Number 10 excitedly announced this week that Australian businesses have committed to making £28.5bn of new investments in the UK. It seems that having foreigners snap up British assets is back in vogue.
While new money flowing into the economy is to be welcomed, such pledges should always be treated with a touch of scepticism, especially when, as the Prime Minister did, they are dressed up as “Global Britain in action” – whatever that might mean.
Sure enough, top of the pile is the commitment by Australian investment firm Macquarie to plough £12bn by 2030 into various infrastructure projects including “offshore wind in Lincolnshire and north Scotland, gigabit broadband in rural England and hydrogen hubs in Southampton and Orkney”.

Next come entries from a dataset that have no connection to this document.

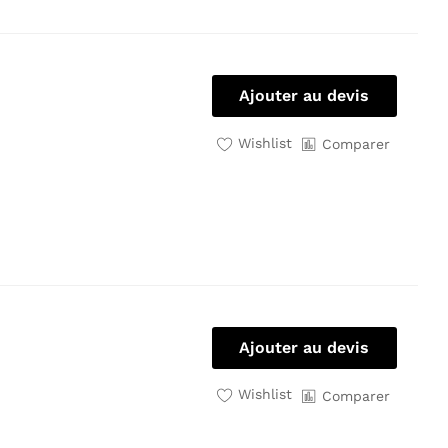
Ajouter au devis
Wishlist
Comparer
Ajouter au devis
Wishlist
Comparer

All good, healthy stuff. But, while these investments may be new, Macquarie’s interest in the UK is anything but. In the very next sentence, the Government press release points out that Macquarie has invested more than £50bn in the UK in the last 15 years.

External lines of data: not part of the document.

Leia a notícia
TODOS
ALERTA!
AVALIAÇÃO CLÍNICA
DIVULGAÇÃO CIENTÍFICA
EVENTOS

This means the Aussie firm has invested about £3.3bn a year over the past decade and a half and is now planning to invest about £1.5bn a year over the next eight. Hardly a cause for celebration, surely?
In reality, the announcement amounts to hot air. Macquarie – which, let’s not forget, has been called the “Vampire Kangaroo” because of its rapacious appetite for sucking dividends out of UK infrastructure assets – might invest more, it might invest less; no one is going to bother checking whether these commitments have been met when 2030 rolls around.
The bloodsucking ’roo will buy the stuff it thinks is worth buying regardless of how many “hybrid roundtables” Number 10 holds.
That’s fine by me; I’m all for capitalism red in tooth and pouch. The bigger worry is that all this government-generated flimflam is designed to mask the lack of real action on actual, honest-to-goodness trade deals and, even more importantly, business investment.
One of the only real concrete business policies this Government has put in place since the 2019 general election was the super-deduction introduced at last year’s Budget. This allows companies to cut their tax bill by up to 25p for every £1 they invested in qualifying plant and machinery.
However, one overlooked nugget of woe amid the scattered wreckage of the Spring Statement was the Office for Budget Responsibility halving the amount of investment it expects to be brought forward by the measure.